池袋という街だから見つかる「銘柄発掘のヒント」 コロナ禍でも「成長業種」の兆しをいち早く発見
その実験店が成功して、本格展開しようとなったとき、次に出店する候補地として挙がるのが池袋や新宿だろう。
そうであれば新宿を定点観測してもいいのだが、私にとって新宿は広すぎる。数時間で回りきれないし、新宿という街は懐が深い。西新宿はビジネス街や電気街があるし、歌舞伎町は風俗街、3丁目は伊勢丹をはじめとした大型店が集積し、2丁目には独特な嗜好を持った人が集まり……エリアによって個性や集う人が違う。

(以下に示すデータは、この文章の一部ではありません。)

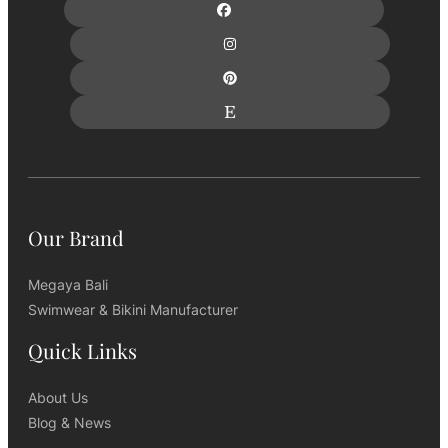
Our Brand
Megaya Bali
Swimwear & Bikini Manufacturer
Quick Links
About Us
Blog & News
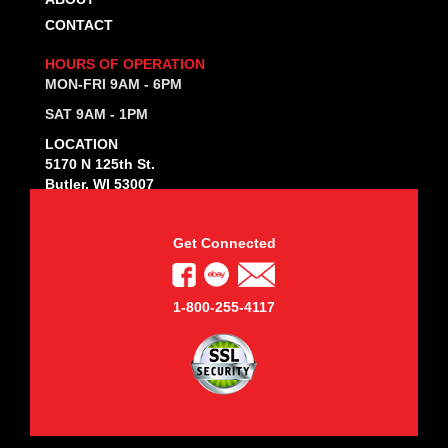
CONTACT
HOURS OF OPERATION
MON-FRI 9AM - 6PM
SAT 9AM - 1PM
LOCATION
5170 N 125th St.
Butler, WI 53007
Get Connected
1-800-255-4117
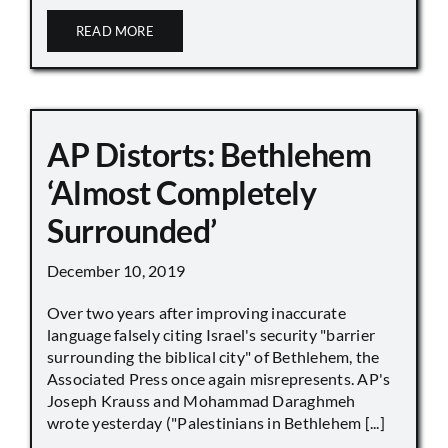
READ MORE
AP Distorts: Bethlehem
‘Almost Completely
Surrounded’
December 10, 2019
Over two years after improving inaccurate
language falsely citing Israel's security "barrier
surrounding the biblical city" of Bethlehem, the
Associated Press once again misrepresents. AP's
Joseph Krauss and Mohammad Daraghmeh
wrote yesterday ("Palestinians in Bethlehem [...]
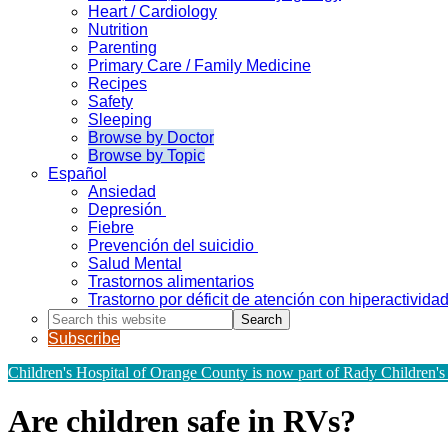
Heart / Cardiology
Nutrition
Parenting
Primary Care / Family Medicine
Recipes
Safety
Sleeping
Browse by Doctor
Browse by Topic
Español
Ansiedad
Depresión
Fiebre
Prevención del suicidio
Salud Mental
Trastornos alimentarios
Trastorno por déficit de atención con hiperactivid
Search
this
Subscribe
website
Children's Hospital of Orange County is now part of Rady Children's
Are children safe in RVs?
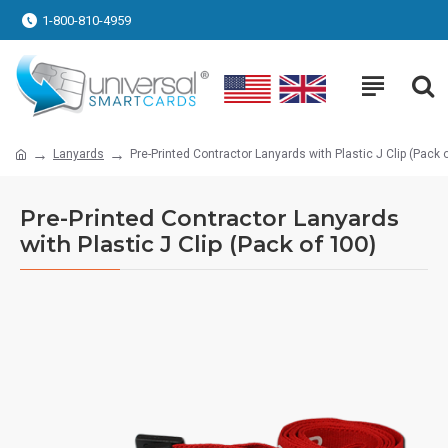
1-800-810-4959
Lanyards
Pre-Printed Contractor Lanyards with Plastic J Clip (Pack 
Pre-Printed Contractor Lanyards
with Plastic J Clip (Pack of 100)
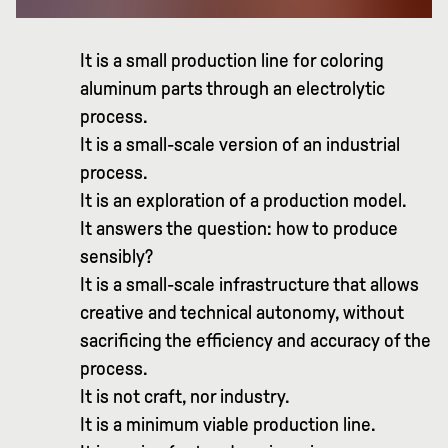
It is a small production line for coloring
aluminum parts through an electrolytic
process.
It is a small-scale version of an industrial
process.
It is an exploration of a production model.
It answers the question: how to produce
sensibly?
It is a small-scale infrastructure that allows
creative and technical autonomy, without
sacrificing the efficiency and accuracy of the
process.
It is not craft, nor industry.
It is a minimum viable production line.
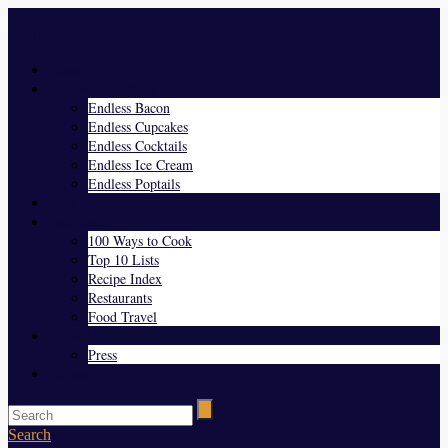
Menu
Home
Endless Everything
Endless Bacon
Endless Cupcakes
Endless Cocktails
Endless Ice Cream
Endless Poptails
Blog
Favorites
100 Ways to Cook
Top 10 Lists
Recipe Index
Restaurants
Food Travel
About Us
Press
Contact
Search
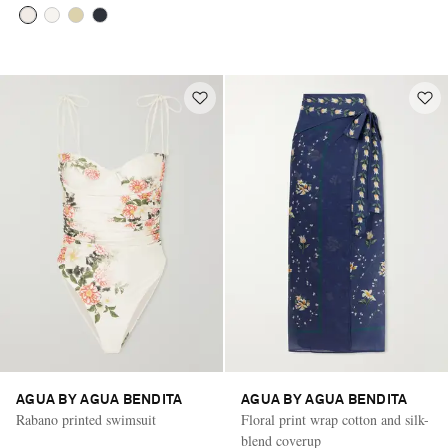
AGUA BY AGUA BENDITA
AGUA BY AGUA BENDITA
Rabano printed swimsuit
Floral print wrap cotton and silk-
blend coverup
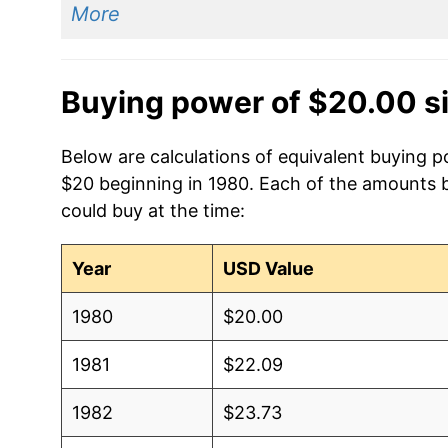
More
Buying power of $20.00 s
Below are calculations of equivalent buying po
$20 beginning in 1980. Each of the amounts be
could buy at the time:
Year
USD Value
1980
$20.00
1981
$22.09
1982
$23.73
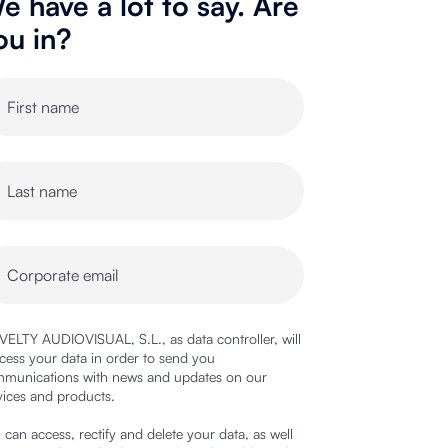
e have a lot to say. Are
ou in?
ELTY AUDIOVISUAL, S.L., as data controller, will
cess your data in order to send you
munications with news and updates on our
vices and products.
 can access, rectify and delete your data, as well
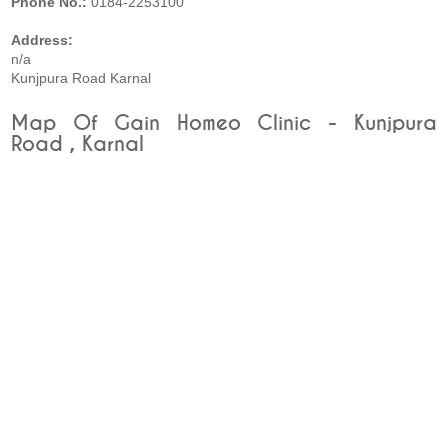
Phone No.:
0184-2253100
Address:
n/a
Kunjpura Road Karnal
Map Of Gain Homeo Clinic - Kunjpura
Road , Karnal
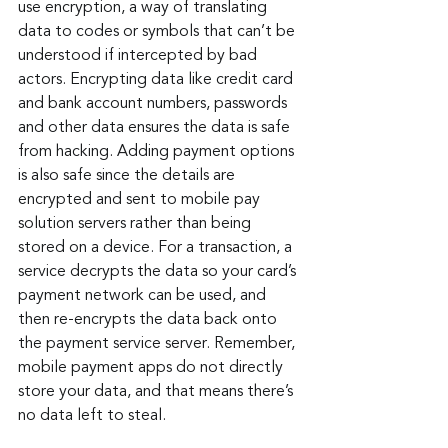
use encryption, a way of translating 
data to codes or symbols that can’t be 
understood if intercepted by bad 
actors. Encrypting data like credit card 
and bank account numbers, passwords 
and other data ensures the data is safe 
from hacking. Adding payment options 
is also safe since the details are 
encrypted and sent to mobile pay 
solution servers rather than being 
stored on a device. For a transaction, a 
service decrypts the data so your card’s 
payment network can be used, and 
then re-encrypts the data back onto 
the payment service server. Remember, 
mobile payment apps do not directly 
store your data, and that means there’s 
no data left to steal.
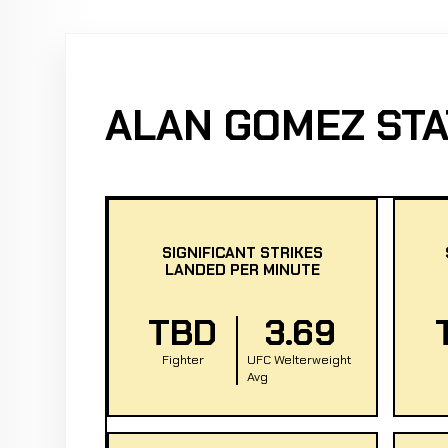
ALAN GOMEZ STA
SIGNIFICANT STRIKES
LANDED PER MINUTE
TBD
3.69
Fighter
UFC Welterweight
Avg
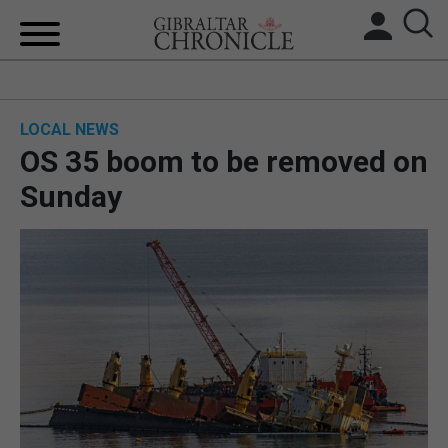
HOME
LOCAL NEWS
LOCAL NEWS
OS 35 boom to be removed on
BREXIT
Sunday
UK/SPAIN NEWS
FEATURES
SPORTS
OPINION & ANALYSIS
SUBSCRIBE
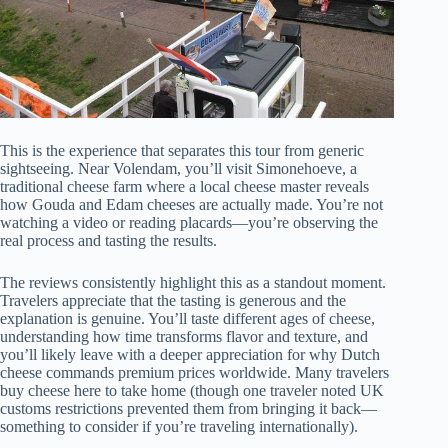
This is the experience that separates this tour from generic
sightseeing. Near Volendam, you’ll visit Simonehoeve, a
traditional cheese farm where a local cheese master reveals
how Gouda and Edam cheeses are actually made. You’re not
watching a video or reading placards—you’re observing the
real process and tasting the results.
The reviews consistently highlight this as a standout moment.
Travelers appreciate that the tasting is generous and the
explanation is genuine. You’ll taste different ages of cheese,
understanding how time transforms flavor and texture, and
you’ll likely leave with a deeper appreciation for why Dutch
cheese commands premium prices worldwide. Many travelers
buy cheese here to take home (though one traveler noted UK
customs restrictions prevented them from bringing it back—
something to consider if you’re traveling internationally).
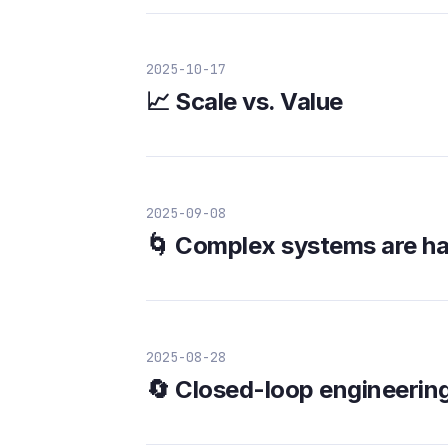
2025-10-17
📈 Scale vs. Value
2025-09-08
🌀 Complex systems are har
2025-08-28
🔄 Closed-loop engineerin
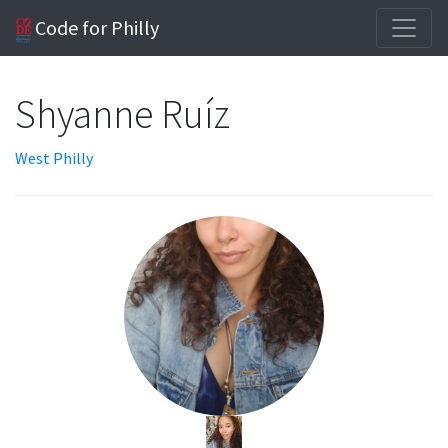
Code for Philly
Shyanne Ruíz
West Philly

街の広さ、人の集まり具合、集まる人の感度、街のごった煮感、企業が出店する早さなど、さまざまな面でちょうどいいのが池袋だと思う。
コロナショックの驚異的な「速さと深さ」
そんな池袋から人を消し去ったのがコロナ禍だった。
コロナショックで株式市場が大暴落した20年3月、私は京都・龍安寺にいた。石庭で有名な日本を代表する禅寺だ。しかし、暴落する株価を見ながら私はスマホで株アプリを操作していた。
「このままでは死んじゃう……!」
暴落により信用維持率が70%台まで低下していたからだ。信用維持率が30%を割り込むと「追証(追加証拠金)」の入金が必要になる。私のキャッシュ(現金)比率はいつもほぼゼロ。追証を求められても入金できる現金はない。
追証を入れられないと保有株を切られてしまうが、追証が発生するほどの暴落の底で売らされるのはたまらない。絶対に避けたい事態だ。
「信用維持率をせめて90%台に戻さなければ」
そう思い、信用取引で買ったポジションを処分していった。かのスティーブ・ジョブズも眺めながら思索にふけった石庭だというのに、私は煩悩と邪念に心を支配されていた。
だがその投資行動は結果的に大間違いだった。龍安寺で処分した平和不動産は底値から2.8倍へ、スシローはコロナ禍でのテイクアウト需要にうまく対応したことから4.3倍へと急騰していった。そのまま握っていれば、今頃、資産は10億円へと達していただろう。
なぜ慌てて処分せざるを得なかったのか、信用維持率が70%台へ低下する前に対応できなかったのか? 原因はコロナショックの「速さと深さ」だ。